Distracted driving is any activity that could divert a person’s attention away from the primary task of driving. Common driving distractions include texting, talking on a cellphone, eating or drinking, applying makeup, or anything else that could potentially divert a driver’s attention away from the road.
CHP officers, from April 1 to April 5, issued 81 citations for distracted driving in the Antelope Valley, according to Officer Gil Hernandez.
Local reporters were invited on a 45-minute ride-a-long Tuesday morning as Hernandez focused on educating the public on the dangers of distracted driving.
Minutes into the operation, a bold motorist drove past the Antelope Valley CHP Office with his mobile phone in hand at chest level. The driver was pulled over on Avenue I, just west of 17th Street West, for violating the hands-free cellphone law.

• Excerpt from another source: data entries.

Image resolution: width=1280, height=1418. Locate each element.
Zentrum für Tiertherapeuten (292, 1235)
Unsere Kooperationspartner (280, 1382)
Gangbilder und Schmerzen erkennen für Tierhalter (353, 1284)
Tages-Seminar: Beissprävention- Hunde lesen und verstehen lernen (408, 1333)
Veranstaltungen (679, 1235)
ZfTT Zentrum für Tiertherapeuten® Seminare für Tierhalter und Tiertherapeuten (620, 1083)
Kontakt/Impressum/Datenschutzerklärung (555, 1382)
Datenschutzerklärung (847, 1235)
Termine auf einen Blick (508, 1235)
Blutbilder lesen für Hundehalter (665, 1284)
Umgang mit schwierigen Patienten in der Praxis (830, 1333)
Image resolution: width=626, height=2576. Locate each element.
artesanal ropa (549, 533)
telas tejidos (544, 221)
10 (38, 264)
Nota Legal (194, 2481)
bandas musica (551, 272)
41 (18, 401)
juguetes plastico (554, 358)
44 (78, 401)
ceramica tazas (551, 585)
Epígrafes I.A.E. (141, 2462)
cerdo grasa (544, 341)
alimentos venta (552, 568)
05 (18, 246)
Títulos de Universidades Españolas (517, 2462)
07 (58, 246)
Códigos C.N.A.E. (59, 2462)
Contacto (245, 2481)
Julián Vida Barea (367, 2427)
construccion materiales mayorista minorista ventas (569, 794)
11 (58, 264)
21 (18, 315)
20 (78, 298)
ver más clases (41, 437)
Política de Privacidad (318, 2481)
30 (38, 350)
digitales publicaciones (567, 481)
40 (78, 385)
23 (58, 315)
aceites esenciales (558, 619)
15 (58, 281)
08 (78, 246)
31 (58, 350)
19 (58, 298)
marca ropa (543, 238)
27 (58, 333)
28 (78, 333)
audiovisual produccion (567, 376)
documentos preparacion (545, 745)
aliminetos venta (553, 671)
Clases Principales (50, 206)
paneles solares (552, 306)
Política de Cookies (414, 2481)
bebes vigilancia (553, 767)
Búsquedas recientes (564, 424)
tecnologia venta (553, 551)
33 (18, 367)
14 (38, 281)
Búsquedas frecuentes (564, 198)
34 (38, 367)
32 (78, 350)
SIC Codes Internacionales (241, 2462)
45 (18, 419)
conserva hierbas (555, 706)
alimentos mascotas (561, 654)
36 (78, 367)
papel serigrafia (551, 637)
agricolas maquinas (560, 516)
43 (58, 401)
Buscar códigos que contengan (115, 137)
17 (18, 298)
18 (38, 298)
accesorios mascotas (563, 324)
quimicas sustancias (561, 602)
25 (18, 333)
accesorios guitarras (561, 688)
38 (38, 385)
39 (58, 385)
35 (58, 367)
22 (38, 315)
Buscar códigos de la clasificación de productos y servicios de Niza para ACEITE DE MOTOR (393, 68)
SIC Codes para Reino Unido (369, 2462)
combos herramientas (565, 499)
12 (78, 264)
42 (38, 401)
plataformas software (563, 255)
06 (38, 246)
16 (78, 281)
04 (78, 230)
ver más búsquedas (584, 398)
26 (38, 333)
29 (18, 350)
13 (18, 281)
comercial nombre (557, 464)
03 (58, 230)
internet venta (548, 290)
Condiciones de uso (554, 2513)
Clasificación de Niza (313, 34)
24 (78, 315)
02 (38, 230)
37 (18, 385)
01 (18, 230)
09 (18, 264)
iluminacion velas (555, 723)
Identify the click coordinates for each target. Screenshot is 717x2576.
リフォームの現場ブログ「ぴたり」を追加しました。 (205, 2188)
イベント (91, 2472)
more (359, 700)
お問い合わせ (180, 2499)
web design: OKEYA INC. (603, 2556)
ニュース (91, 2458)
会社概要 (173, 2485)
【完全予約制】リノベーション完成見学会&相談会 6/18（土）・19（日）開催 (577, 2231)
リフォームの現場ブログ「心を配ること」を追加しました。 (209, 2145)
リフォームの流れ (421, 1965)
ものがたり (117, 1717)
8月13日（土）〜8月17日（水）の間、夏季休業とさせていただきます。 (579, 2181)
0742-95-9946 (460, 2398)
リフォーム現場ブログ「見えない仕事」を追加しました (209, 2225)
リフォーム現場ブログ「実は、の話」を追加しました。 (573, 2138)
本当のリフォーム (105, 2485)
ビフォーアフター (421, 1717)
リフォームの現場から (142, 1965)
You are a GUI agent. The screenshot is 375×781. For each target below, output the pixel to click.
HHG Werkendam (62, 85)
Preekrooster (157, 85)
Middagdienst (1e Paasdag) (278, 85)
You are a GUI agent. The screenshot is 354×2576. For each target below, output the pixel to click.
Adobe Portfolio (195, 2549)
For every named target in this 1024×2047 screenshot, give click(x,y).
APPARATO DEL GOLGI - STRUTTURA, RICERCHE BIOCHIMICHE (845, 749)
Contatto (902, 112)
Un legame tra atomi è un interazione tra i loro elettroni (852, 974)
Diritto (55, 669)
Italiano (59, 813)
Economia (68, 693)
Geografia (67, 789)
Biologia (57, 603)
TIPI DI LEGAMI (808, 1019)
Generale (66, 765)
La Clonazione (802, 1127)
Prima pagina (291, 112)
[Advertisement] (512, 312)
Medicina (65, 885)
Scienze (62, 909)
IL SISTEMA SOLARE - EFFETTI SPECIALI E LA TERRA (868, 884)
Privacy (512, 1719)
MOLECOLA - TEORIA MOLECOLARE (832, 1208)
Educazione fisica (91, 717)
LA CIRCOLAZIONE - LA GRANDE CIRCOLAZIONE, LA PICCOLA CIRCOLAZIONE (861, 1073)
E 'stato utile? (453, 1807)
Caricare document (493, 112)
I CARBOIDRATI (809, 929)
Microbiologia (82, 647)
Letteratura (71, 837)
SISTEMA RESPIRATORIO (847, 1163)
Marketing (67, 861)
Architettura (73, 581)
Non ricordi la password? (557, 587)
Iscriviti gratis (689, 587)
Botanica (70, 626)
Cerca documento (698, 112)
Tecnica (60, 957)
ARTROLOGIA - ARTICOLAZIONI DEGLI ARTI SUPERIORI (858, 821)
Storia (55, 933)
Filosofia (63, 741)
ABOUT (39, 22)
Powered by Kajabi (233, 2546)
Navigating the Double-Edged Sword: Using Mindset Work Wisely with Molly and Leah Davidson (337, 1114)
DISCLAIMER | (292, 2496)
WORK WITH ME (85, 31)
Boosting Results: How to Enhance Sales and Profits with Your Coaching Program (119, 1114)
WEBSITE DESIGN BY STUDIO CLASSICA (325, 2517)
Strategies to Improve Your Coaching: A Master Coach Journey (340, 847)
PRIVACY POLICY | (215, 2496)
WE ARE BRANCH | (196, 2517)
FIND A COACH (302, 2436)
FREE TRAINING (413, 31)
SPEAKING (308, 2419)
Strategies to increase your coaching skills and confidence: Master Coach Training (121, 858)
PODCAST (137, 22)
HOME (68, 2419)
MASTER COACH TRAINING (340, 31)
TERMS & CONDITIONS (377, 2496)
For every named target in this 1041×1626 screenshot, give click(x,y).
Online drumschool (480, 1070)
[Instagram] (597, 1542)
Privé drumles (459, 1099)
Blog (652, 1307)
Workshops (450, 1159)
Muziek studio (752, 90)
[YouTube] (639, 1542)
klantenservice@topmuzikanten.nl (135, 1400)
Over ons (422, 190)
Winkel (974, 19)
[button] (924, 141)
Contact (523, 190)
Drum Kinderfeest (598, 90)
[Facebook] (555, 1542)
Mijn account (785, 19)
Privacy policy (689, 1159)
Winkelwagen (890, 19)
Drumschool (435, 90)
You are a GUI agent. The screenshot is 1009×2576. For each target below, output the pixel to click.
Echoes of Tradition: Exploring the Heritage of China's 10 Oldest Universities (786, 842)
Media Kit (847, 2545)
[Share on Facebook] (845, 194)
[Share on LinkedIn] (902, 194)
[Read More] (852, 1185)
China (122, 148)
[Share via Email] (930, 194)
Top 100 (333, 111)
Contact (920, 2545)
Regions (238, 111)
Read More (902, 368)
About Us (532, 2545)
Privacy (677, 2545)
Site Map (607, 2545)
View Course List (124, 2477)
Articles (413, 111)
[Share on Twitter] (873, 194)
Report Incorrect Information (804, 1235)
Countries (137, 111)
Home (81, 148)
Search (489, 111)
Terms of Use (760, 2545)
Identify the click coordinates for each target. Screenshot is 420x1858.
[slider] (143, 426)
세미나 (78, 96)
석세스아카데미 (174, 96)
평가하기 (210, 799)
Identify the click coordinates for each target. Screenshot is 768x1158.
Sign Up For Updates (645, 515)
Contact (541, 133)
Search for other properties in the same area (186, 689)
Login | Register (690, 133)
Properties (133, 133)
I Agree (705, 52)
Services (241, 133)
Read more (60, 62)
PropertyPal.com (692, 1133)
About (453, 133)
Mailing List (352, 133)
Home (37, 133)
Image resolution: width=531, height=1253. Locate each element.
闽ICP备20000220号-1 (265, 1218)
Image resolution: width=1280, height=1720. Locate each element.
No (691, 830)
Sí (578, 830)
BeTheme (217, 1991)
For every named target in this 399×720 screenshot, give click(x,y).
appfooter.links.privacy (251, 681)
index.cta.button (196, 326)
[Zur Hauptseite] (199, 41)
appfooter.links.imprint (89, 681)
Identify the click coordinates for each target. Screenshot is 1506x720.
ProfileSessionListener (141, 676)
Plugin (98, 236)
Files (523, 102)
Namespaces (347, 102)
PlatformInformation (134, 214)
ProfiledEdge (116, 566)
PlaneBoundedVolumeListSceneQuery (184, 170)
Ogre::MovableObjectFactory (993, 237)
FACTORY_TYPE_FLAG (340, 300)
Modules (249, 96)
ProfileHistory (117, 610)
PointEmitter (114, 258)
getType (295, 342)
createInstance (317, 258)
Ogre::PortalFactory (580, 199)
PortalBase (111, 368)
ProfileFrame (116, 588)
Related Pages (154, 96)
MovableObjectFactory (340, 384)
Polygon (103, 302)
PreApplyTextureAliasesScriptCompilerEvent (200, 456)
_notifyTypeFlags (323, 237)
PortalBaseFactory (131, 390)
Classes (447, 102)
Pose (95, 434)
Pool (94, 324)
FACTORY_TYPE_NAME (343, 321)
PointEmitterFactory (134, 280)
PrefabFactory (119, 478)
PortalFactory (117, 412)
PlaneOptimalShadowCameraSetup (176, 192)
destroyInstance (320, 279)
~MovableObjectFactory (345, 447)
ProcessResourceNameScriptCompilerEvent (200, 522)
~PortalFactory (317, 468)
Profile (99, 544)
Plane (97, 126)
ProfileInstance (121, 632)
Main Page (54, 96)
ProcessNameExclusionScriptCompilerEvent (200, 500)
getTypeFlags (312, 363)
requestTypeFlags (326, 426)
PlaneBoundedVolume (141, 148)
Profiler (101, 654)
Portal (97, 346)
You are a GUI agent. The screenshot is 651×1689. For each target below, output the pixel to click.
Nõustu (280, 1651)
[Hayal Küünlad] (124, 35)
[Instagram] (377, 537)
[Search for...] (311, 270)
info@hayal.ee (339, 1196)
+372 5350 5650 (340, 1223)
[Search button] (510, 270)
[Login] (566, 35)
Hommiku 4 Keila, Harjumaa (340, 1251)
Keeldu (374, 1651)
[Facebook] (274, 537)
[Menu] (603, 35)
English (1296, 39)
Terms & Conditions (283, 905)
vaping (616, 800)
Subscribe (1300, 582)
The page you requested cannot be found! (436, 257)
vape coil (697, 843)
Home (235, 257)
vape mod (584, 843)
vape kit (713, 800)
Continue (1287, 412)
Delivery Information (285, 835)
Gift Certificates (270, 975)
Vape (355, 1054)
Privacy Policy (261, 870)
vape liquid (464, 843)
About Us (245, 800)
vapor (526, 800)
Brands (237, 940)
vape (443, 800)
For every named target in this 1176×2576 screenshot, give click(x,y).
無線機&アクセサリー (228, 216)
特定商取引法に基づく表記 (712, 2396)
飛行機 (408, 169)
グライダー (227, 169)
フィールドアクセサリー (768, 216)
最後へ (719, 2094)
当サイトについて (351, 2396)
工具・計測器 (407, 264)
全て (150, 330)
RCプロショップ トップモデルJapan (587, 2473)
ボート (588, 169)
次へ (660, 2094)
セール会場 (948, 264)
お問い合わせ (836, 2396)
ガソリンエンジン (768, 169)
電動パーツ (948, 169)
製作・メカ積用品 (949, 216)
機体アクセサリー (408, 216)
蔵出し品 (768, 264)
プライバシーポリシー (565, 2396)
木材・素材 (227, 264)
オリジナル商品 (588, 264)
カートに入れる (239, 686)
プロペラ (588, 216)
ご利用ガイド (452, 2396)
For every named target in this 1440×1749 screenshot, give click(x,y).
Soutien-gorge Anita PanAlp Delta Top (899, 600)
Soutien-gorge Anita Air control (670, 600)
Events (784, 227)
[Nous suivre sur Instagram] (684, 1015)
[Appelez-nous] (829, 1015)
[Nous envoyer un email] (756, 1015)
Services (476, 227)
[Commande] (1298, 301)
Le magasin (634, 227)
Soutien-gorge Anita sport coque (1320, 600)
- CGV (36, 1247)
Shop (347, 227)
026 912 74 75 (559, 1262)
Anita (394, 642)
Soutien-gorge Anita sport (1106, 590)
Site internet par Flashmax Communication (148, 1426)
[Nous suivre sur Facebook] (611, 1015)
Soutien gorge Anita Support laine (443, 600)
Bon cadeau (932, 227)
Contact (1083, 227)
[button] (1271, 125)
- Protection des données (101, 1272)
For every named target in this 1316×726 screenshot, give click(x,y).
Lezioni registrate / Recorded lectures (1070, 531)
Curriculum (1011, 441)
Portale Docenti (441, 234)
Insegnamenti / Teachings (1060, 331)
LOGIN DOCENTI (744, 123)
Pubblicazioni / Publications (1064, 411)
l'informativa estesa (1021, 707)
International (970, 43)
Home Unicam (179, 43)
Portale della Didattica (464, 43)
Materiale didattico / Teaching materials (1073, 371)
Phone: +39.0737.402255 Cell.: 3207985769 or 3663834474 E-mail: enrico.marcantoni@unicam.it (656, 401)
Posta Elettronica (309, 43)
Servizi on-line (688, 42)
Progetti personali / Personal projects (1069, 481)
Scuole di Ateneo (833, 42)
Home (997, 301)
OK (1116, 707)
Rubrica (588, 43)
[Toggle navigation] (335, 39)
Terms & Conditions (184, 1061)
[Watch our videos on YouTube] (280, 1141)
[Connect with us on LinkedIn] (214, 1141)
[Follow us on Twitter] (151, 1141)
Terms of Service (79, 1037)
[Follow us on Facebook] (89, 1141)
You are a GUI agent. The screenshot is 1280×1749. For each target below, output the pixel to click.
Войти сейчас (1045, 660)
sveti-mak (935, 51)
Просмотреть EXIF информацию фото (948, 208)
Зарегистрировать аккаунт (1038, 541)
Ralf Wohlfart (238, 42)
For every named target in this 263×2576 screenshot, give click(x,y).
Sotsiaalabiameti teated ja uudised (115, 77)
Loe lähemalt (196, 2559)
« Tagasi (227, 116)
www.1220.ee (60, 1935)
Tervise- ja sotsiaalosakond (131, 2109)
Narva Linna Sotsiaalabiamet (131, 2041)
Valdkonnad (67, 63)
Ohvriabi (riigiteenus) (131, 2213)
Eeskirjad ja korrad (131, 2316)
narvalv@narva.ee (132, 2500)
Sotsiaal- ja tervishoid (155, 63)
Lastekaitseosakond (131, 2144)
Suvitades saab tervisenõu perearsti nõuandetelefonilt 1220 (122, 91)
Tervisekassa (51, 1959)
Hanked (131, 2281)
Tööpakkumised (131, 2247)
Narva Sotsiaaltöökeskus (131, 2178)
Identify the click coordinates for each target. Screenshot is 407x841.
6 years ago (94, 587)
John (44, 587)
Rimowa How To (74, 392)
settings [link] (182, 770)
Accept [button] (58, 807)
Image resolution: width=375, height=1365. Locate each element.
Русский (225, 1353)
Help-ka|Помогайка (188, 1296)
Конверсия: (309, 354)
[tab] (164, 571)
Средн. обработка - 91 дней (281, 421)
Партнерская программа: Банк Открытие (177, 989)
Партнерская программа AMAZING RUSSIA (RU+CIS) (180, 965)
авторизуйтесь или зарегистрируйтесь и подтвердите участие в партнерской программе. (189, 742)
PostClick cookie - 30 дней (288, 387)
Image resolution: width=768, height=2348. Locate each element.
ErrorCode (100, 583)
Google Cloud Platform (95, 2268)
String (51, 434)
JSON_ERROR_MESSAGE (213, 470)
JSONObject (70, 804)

“Drivers believe that it’s okay for them to be on speaker phone, and that is not the case because that is still a violation,” Hernandez said. “The law says the phone should be hands-free. At no point in time should your hands be holding your cellphone.”
A driver can also be cited for distracted driving if caught handling a cellphone while stopped at a red light, “because the vehicle is still considered in motion,” Hernandez said.
Another motorist was pulled over Tuesday morning after he was spotted holding a cellphone up to his ear while driving south on 15th Street West, approaching Columbia Way (Avenue M).
“I think that people talking on a cellphone when they’re driving is a bad thing,” the motorist said. “I was on a dirt road going 2 miles an hour… I did not anticipate that being an issue and I set the phone down as I got ready to pull out onto the paved streets.”
Two other CHP units Tuesday morning conducted a local enforcement operation that focused on distracted teen drivers, Hernandez said. Eight citations were issued during that operation, six of them for distracted driving, according to Hernandez.
“Distracted driving [enforcement] for the Highway Patrol here in California is not only the month of April. We have a yearlong emphasis on distracted driving in an effort to save people’s lives and prevent crashes,” Hernandez said.
The California Office of Traffic Safety has adopted the message of “Silence the Distraction” in new public service announcements aimed at getting drivers to turn off cellphones while driving so they will not be tempted.
In 2013, more than 426,000 citations were issued in California for distracted driving, and 57,000 of those citations were issued during National Distracted Driving Awareness Month in April, Hernandez said. Fifty people were killed and nearly 4,000 people were injured in 2013 in California as a result of driver distraction, according to the California Highway Patrol. In the average time it takes to send a text message – less than 5 seconds – a car traveling 60 mph will travel the length of a football field, Hernandez said.